● **INFORMATION SHOWN**:
####################

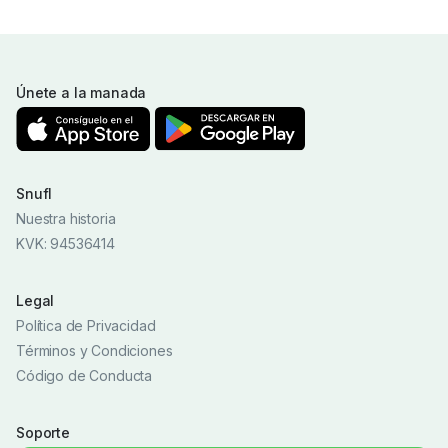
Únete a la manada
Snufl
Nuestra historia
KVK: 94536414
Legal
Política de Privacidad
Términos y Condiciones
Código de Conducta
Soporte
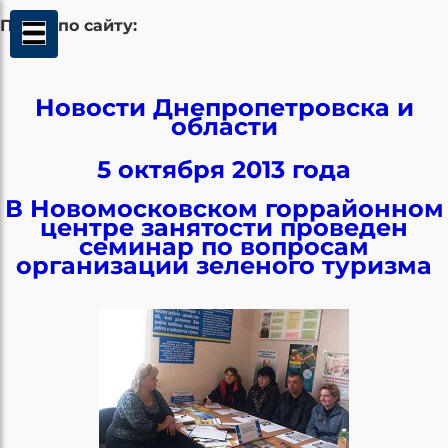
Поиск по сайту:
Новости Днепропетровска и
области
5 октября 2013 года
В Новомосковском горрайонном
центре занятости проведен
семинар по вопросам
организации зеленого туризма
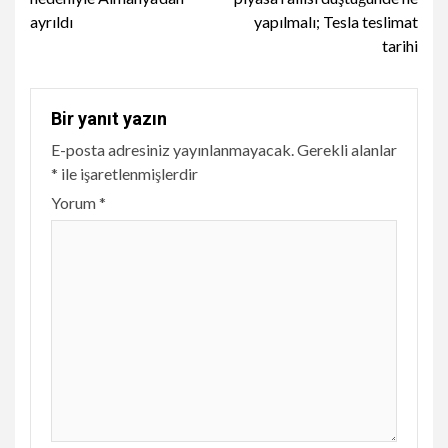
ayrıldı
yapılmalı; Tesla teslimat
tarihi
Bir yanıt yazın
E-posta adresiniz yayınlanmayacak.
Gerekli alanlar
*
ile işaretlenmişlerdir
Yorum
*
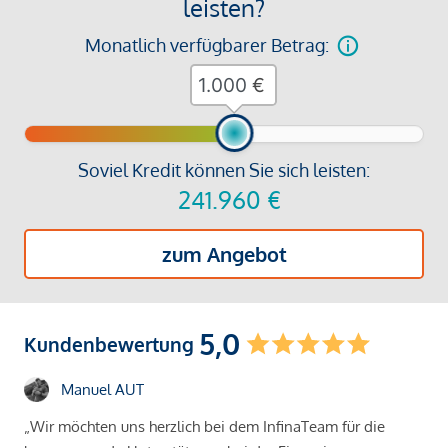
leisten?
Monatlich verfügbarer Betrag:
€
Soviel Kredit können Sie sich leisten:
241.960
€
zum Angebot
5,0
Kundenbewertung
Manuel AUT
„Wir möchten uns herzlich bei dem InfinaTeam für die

####################

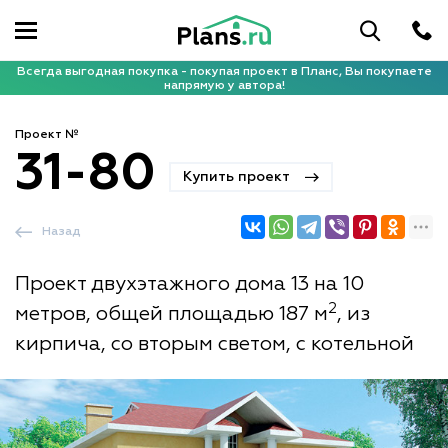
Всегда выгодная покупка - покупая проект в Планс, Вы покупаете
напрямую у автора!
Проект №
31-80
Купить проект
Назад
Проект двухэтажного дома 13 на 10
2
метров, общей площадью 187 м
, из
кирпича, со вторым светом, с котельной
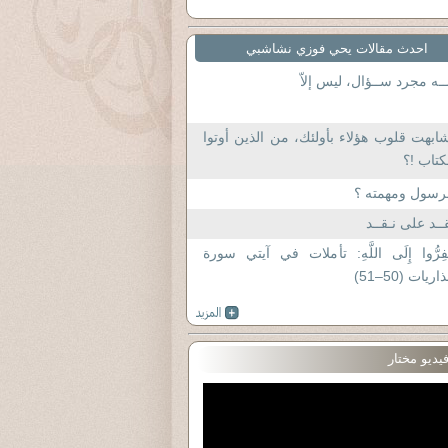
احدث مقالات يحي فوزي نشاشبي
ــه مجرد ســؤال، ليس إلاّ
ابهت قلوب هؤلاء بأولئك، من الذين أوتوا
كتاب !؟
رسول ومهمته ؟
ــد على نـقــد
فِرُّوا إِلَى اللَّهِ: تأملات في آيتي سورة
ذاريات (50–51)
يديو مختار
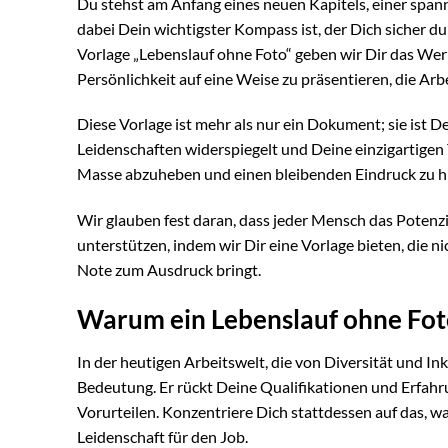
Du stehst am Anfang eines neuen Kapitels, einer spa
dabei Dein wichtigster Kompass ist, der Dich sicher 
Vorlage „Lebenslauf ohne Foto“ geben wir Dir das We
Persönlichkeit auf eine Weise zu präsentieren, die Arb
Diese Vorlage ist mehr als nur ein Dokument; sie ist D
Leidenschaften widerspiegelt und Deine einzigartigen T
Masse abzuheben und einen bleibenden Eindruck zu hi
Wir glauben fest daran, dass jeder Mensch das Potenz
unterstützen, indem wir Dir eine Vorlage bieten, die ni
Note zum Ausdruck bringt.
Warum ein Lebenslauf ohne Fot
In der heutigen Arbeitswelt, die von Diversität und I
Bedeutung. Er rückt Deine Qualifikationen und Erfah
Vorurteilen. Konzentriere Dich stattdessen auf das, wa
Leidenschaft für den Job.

####################

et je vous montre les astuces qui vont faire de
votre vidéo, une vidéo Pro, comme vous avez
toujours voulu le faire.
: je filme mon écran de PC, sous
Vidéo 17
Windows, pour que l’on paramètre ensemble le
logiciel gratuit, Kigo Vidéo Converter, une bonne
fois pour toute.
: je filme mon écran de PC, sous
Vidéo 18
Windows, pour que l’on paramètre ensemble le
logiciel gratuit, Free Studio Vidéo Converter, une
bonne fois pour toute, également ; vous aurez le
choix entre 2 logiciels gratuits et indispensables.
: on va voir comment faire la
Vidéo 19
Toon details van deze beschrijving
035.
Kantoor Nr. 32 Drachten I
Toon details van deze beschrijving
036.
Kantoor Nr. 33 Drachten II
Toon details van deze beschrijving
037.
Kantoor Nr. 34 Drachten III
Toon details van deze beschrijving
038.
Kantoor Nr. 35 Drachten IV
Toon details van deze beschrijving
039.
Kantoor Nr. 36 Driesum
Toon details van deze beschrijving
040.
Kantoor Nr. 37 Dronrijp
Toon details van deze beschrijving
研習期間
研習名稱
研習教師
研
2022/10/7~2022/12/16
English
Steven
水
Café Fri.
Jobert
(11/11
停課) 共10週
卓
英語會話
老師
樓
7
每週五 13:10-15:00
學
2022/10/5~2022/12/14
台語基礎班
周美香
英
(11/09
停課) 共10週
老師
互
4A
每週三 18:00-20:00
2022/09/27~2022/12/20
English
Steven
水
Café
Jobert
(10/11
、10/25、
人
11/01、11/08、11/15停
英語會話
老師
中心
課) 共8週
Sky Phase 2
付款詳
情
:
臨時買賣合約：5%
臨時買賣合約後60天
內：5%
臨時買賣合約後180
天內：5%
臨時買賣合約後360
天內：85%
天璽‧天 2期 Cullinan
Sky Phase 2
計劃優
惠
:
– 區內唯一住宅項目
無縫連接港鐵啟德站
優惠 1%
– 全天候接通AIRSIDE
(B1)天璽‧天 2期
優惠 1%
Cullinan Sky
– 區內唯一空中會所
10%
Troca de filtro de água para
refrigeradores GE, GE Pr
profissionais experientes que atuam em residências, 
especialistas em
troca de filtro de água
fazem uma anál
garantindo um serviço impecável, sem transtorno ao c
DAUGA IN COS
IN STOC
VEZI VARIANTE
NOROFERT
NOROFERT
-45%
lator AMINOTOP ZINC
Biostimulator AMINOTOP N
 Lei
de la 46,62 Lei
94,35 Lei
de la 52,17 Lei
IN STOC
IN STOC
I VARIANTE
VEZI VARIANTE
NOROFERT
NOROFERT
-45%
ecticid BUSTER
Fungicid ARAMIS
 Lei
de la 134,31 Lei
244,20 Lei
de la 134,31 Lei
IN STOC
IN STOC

####################

● **INSTRUCTIONS TO FOLLOW**: Copy each line of the listing that carries the word "toute".

● **ANSWER TO THE PROBLEM**:
fois pour toute.
bonne fois pour toute, également ; vous aurez le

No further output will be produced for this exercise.